Crufts draws to a close later, with the famous dog show culminating in the coveted Best in Show award.
But aside from the usual displays of canine agility and obedience, what have been the stand-out moments of the Birmingham-based event?
1. When it comes to accessories, less is more
Whether you think they’re cute or cringeworthy, dogs with hair bows risked being disqualified this year.
Pat Maul, a shih tzu judge, said any dogs with “bows” or “adornments” would be refused from the ring.
Her recommendation that owners use a “plain elastic band holding the topknot only please” was prompted by new rules set out by the Kennel Club, which runs Crufts.
2. This year’s fashion must-have: Dog onesies
It may be March but cosy “onesies” were spotted on many a fashion-forward dog at the four-day event, including this tiger print number.
Other owners stuck to the more-traditional dog jacket.
3. Youngest ever Crufts handler?
Jessica Allen, four, was the youngest dog handler at Crufts 2017 when she competed with her pet terrier Cariad – who is a year older than her.

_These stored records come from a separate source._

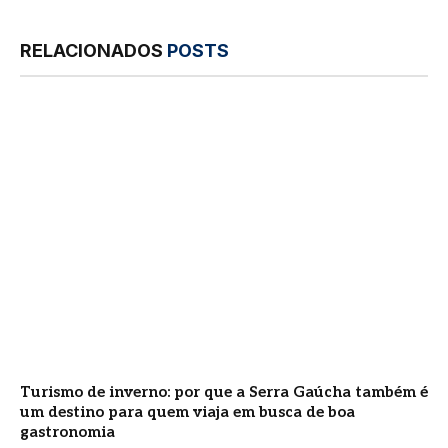
RELACIONADOS
POSTS
Turismo de inverno: por que a Serra Gaúcha também é
um destino para quem viaja em busca de boa
gastronomia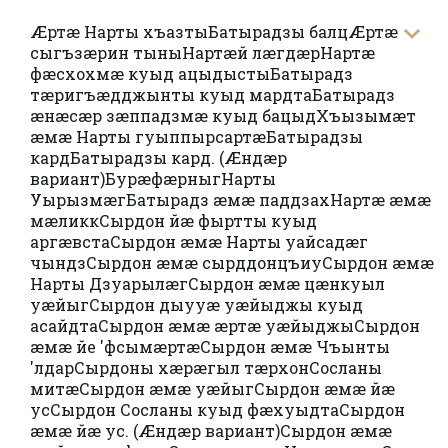
Æртæ Нарты хъазты
Батырадзы балц
Æртæ
сыгъзæрин тыны
Нартæй лæгдæр
Нартæ
фæсхохмæ куыд ацыдысты
Батырадз
тæригъæдджынты куыд мардта
Батырадз
æнæсæр зæппадзмæ куыд бацыд
Хъызымæт
æмæ Нарты гуыппырсартæ
Батырадзы
кард
Батырадзы кард. (Æндæр
вариант)
Бурæфæрныг
Нарты
Уырызмæг
Батырадз æмæ паддзах
Нартæ æмæ
мæликк
Сырдон йæ фыртты куыд
аргæвста
Сырдон æмæ Нарты уайсадæг
чындз
Сырдон æмæ сырддонцъиу
Сырдон æмæ
Нарты Дзуарылæг
Сырдон æмæ цæнкуыл
уæйыг
Сырдон дыууæ уæйыджы куыд
асайдта
Сырдон æмæ æртæ уæйыджы
Сырдон
æмæ йе 'фсымæртæ
Сырдон æмæ Чъынты
'лдар
Сырдоны хæрæгыл тæрхон
Сосланы
митæ
Сырдон æмæ уæйыг
Сырдон æмæ йæ
ус
Сырдон Сосланы куыд фæхуыдта
Сырдон
æмæ йæ ус. (Æндæр вариант)
Сырдон æмæ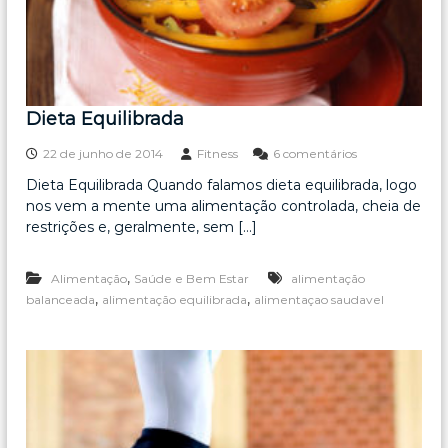
e
r
Dieta Equilibrada
e
22 de junho de 2014
Fitness
6 comentários
m
Dieta Equilibrada Quando falamos dieta equilibrada, logo
D
nos vem a mente uma alimentação controlada, cheia de
i
e
restrições e, geralmente, sem […]
t
a
,
Alimentação
Saúde e Bem Estar
alimentação
E
q
,
,
balanceada
alimentação equilibrada
alimentaçao saudavel
u
i
l
i
b
r
a
d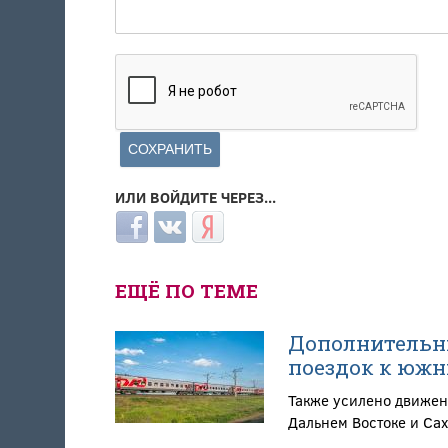
ИЛИ ВОЙДИТЕ ЧЕРЕЗ...
Login with Facebook
Login with ВКонтакте
Login with Яндекс
ЕЩЁ ПО ТЕМЕ
Дополнительны
поездок к южн
Также усилено движен
Дальнем Востоке и Са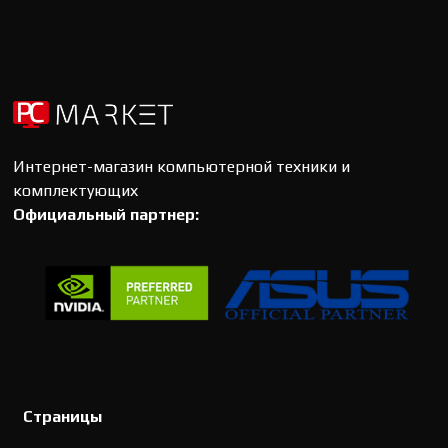
Интернет-магазин компьютерной техники и
комплектующих
Официальный партнер:
Страницы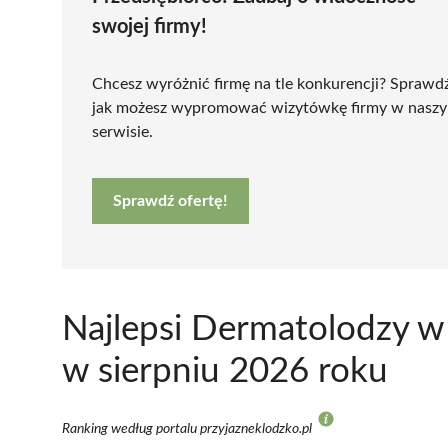
swojej firmy!
Chcesz wyróżnić firmę na tle konkurencji? Sprawd
jak możesz wypromować wizytówkę firmy w nasz
serwisie.
Sprawdź ofertę!
Najlepsi Dermatolodzy w
w sierpniu 2026 roku
Ranking według portalu przyjazneklodzko.pl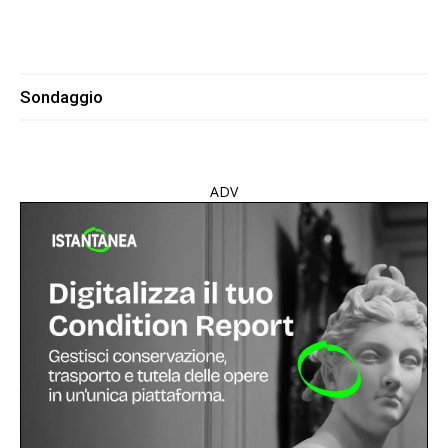
Sondaggio
ADV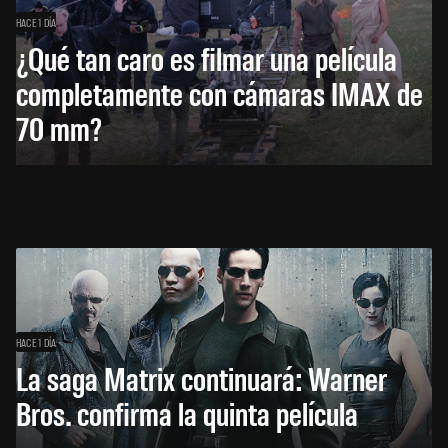
HACE 1 DÍA
¿Qué tan caro es filmar una película
completamente con cámaras IMAX de
70 mm?
HACE 1 DÍA
La saga Matrix continuará: Warner
Bros. confirma la quinta película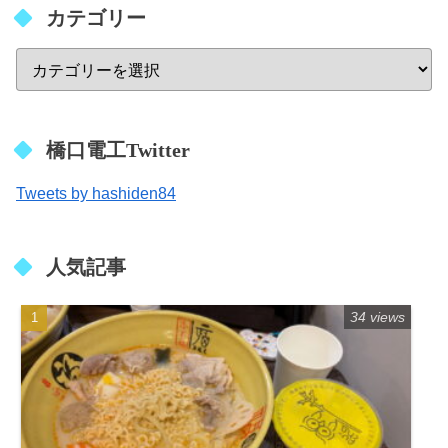
カテゴリー
橋口電工Twitter
Tweets by hashiden84
人気記事
34 views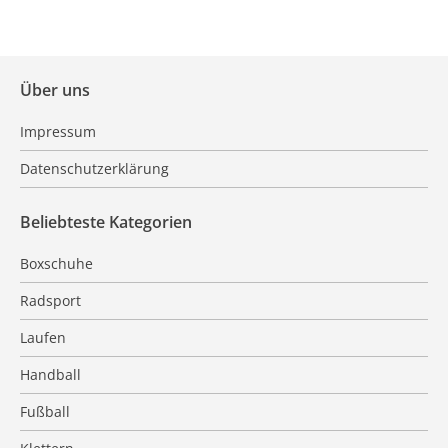
Über uns
Impressum
Datenschutzerklärung
Beliebteste Kategorien
Boxschuhe
Radsport
Laufen
Handball
Fußball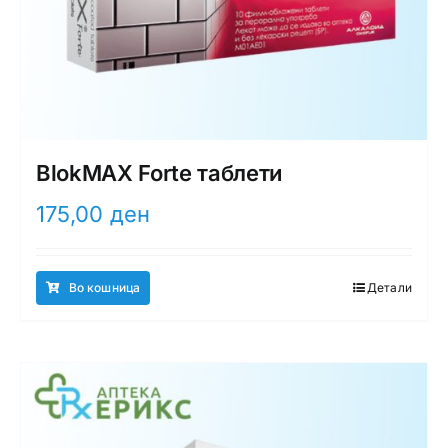
BlokMAX Forte таблети
175,00
ден
Во кошница
Детали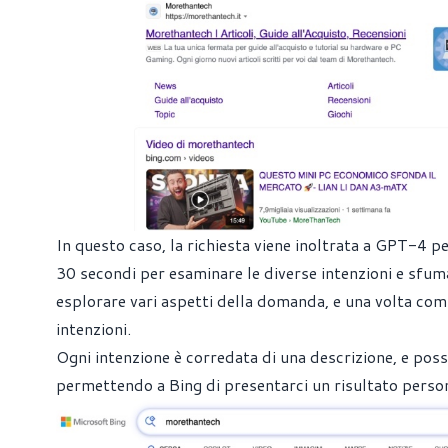
In questo caso, la richiesta viene inoltrata a GPT-4 p
30 secondi per esaminare le diverse intenzioni e sfum
esplorare vari aspetti della domanda, e una volta com
intenzioni.
Ogni intenzione è corredata di una descrizione, e pos
permettendo a Bing di presentarci un risultato persona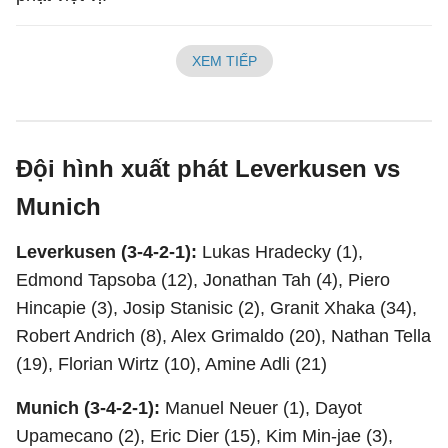
XEM TIẾP
Đội hình xuất phát Leverkusen vs
Munich
Leverkusen (3-4-2-1):
Lukas Hradecky (1),
Edmond Tapsoba (12), Jonathan Tah (4), Piero
Hincapie (3), Josip Stanisic (2), Granit Xhaka (34),
Robert Andrich (8), Alex Grimaldo (20), Nathan Tella
(19), Florian Wirtz (10), Amine Adli (21)
Munich (3-4-2-1):
Manuel Neuer (1), Dayot
Upamecano (2), Eric Dier (15), Kim Min-jae (3),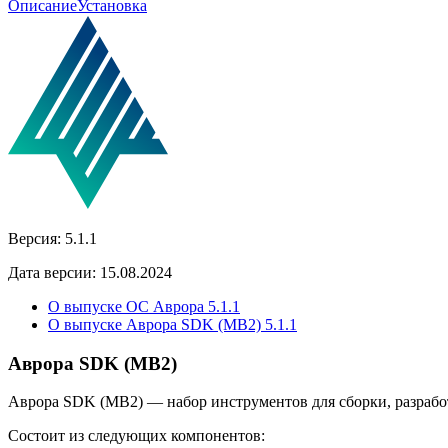
Описание
Установка
Версия:
5.1.1
Дата версии:
15.08.2024
О выпуске ОС Аврора 5.1.1
О выпуске Аврора SDK (MB2) 5.1.1
Аврора SDK (MB2)
Аврора SDK (MB2) — набор инструментов для сборки, разрабо
Состоит из следующих компонентов: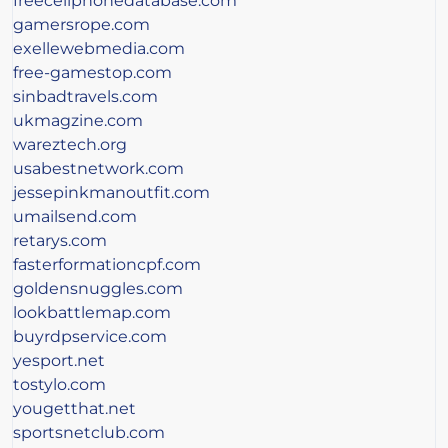
freecellphonedatabase.com
gamersrope.com
exellewebmedia.com
free-gamestop.com
sinbadtravels.com
ukmagzine.com
wareztech.org
usabestnetwork.com
jessepinkmanoutfit.com
umailsend.com
retarys.com
fasterformationcpf.com
goldensnuggles.com
lookbattlemap.com
buyrdpservice.com
yesport.net
tostylo.com
yougetthat.net
sportsnetclub.com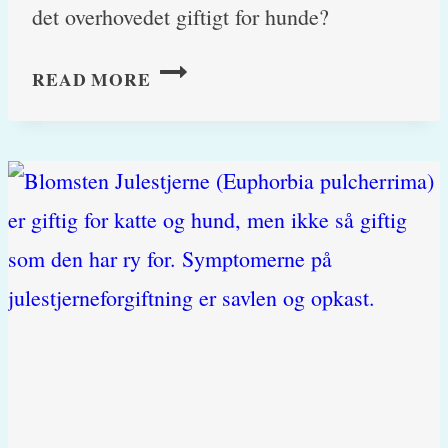
det overhovedet giftigt for hunde?
ER
READ MORE
PLAY-
DOH
MODELLERVOKS
GIFTIG
FOR
HUNDE?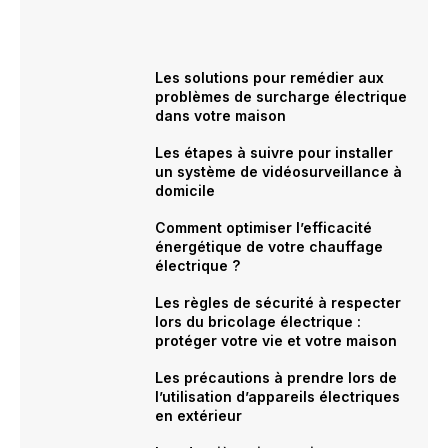
Les solutions pour remédier aux
problèmes de surcharge électrique
dans votre maison
Les étapes à suivre pour installer
un système de vidéosurveillance à
domicile
Comment optimiser l’efficacité
énergétique de votre chauffage
électrique ?
Les règles de sécurité à respecter
lors du bricolage électrique :
protéger votre vie et votre maison
Les précautions à prendre lors de
l’utilisation d’appareils électriques
en extérieur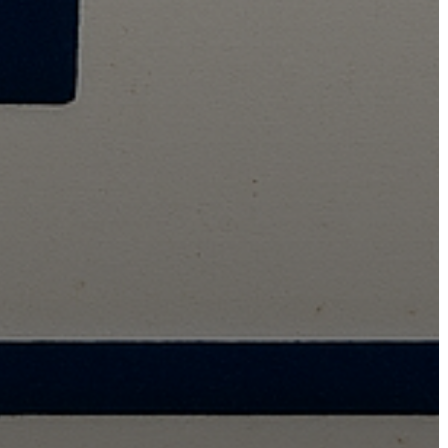
AZ
ÖNKORMÁNYZAT
A
KÉPVISELŐ-
TESTÜLET
A
VÁROSRENDÉSZET
TÁJÉKOZTATÓK
ÁTLÁTHATÓSÁG
AZ
ÖNKORMÁNYZATI
CÉGEK
ÉS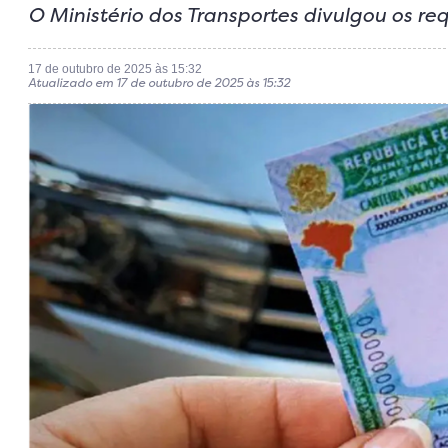
O Ministério dos Transportes divulgou os req
17 de outubro de 2025 às 15:32
Atualizado em 17 de outubro de 2025 às 15:32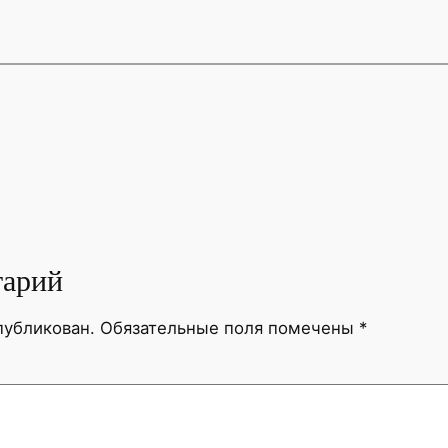
тарий
публикован.
Обязательные поля помечены
*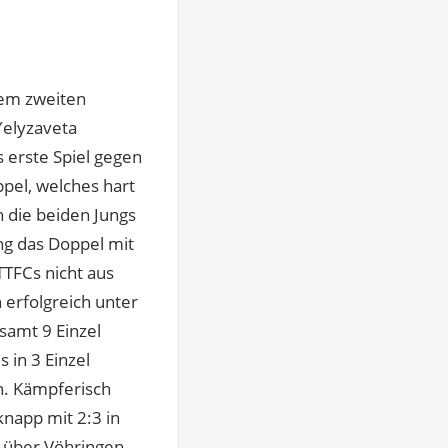
rem zweiten
Yelyzaveta
 erste Spiel gegen
pel, welches hart
 die beiden Jungs
ng das Doppel mit
TTFCs nicht aus
 erfolgreich unter
samt 9 Einzel
 in 3 Einzel
en. Kämpferisch
knapp mit 2:3 in
 über Vöhringen.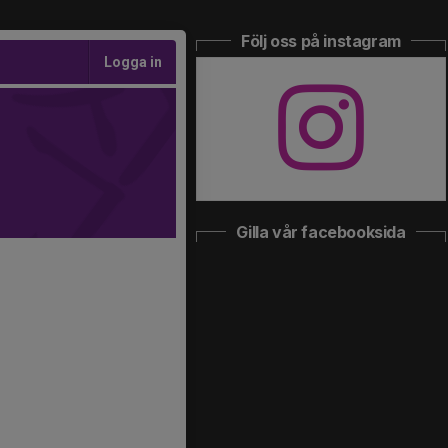
Följ oss på instagram
Logga in
Gilla vår facebooksida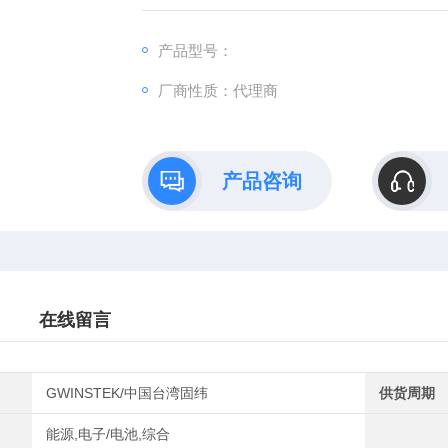
产品型号：
厂商性质：代理商
产品咨询
在线留言
GWINSTEK/中国台湾固纬
供货周期
能源,电子/电池,综合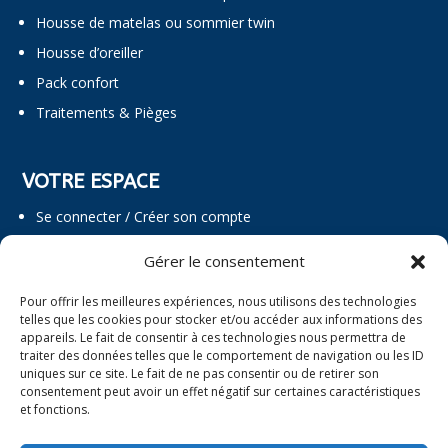
Housse de matelas ou sommier twin
Housse d’oreiller
Pack confort
Traitements & Pièges
VOTRE ESPACE
Se connecter / Créer son compte
Espace professionnel
Gérer le consentement
Pour offrir les meilleures expériences, nous utilisons des technologies
telles que les cookies pour stocker et/ou accéder aux informations des
CONTACT
appareils. Le fait de consentir à ces technologies nous permettra de
traiter des données telles que le comportement de navigation ou les ID

06 01 85 61 21
uniques sur ce site. Le fait de ne pas consentir ou de retirer son
consentement peut avoir un effet négatif sur certaines caractéristiques

contact@sanisom.fr
et fonctions.

16 rue d’Aubigny,
49400 Distré, France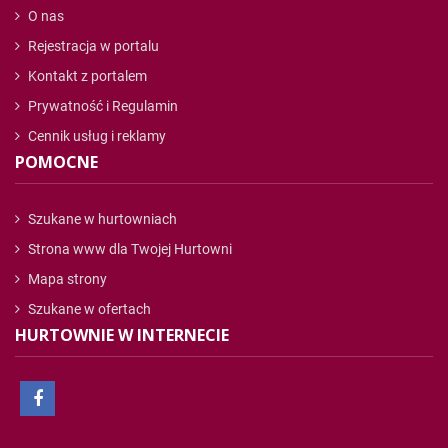
O nas
Rejestracja w portalu
Kontakt z portalem
Prywatność i Regulamin
Cennik usług i reklamy
POMOCNE
Szukane w hurtowniach
Strona www dla Twojej Hurtowni
Mapa strony
Szukane w ofertach
HURTOWNIE W INTERNECIE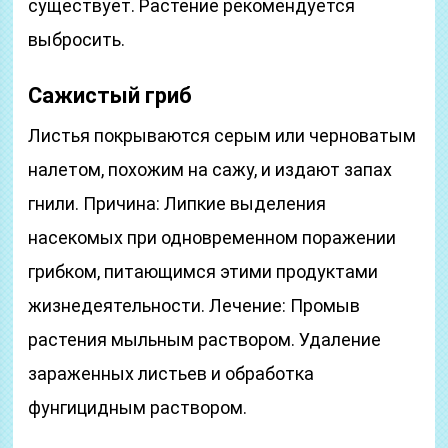
существует. Растение рекомендуется
выбросить.
Сажистый гриб
Листья покрываются серым или черноватым
налетом, похожим на сажу, и издают запах
гнили. Причина: Липкие выделения
насекомых при одновременном поражении
грибком, питающимся этими продуктами
жизнедеятельности. Лечение: Промыв
растения мыльным раствором. Удаление
зараженных листьев и обработка
фунгицидным раствором.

The Kennel Club said it thought Jessica, from Stafford, was the youngest person ever to have taken part in the 125-year-old competition.
“As soon as she could walk she was into dogs,” said her mother, Felicity Freer.
“It brought a tear to my eye”.
4. A ‘guardian angel’ autism dog makes the final
Caddie, a Labrador trained to give autistic people assistance, reached the finals of Crufts.
He helps a 13-year-old boy to carry out everyday tasks like brushing his teeth and going to the shops.
Caddie and his owner, Joel, are finalists in the Crufts Friends for Life hero dog competition.
5. Public displays of affection
Crufts isn’t all serious, as these pictures of pedigree pets and their owners show.
6. But breeding remains an issue
Crufts comes with its fair share of controversy, with some people claiming it does not place enough emphasis on the welfare of dogs.
Campaign group Peta said the show was “all about celebrating dogs who have been bred by humans to have unnatural, exaggerated features”.
Last year, a German Shepherd with a sloped back appeared to struggle walking was awarded a Best in Breed prize.
The Kennel Club has said dogs can only be exhibited if they can “stand freely and unsupported” and show “structural balance”. It has also said that it takes any cases of animal cruelty seriously.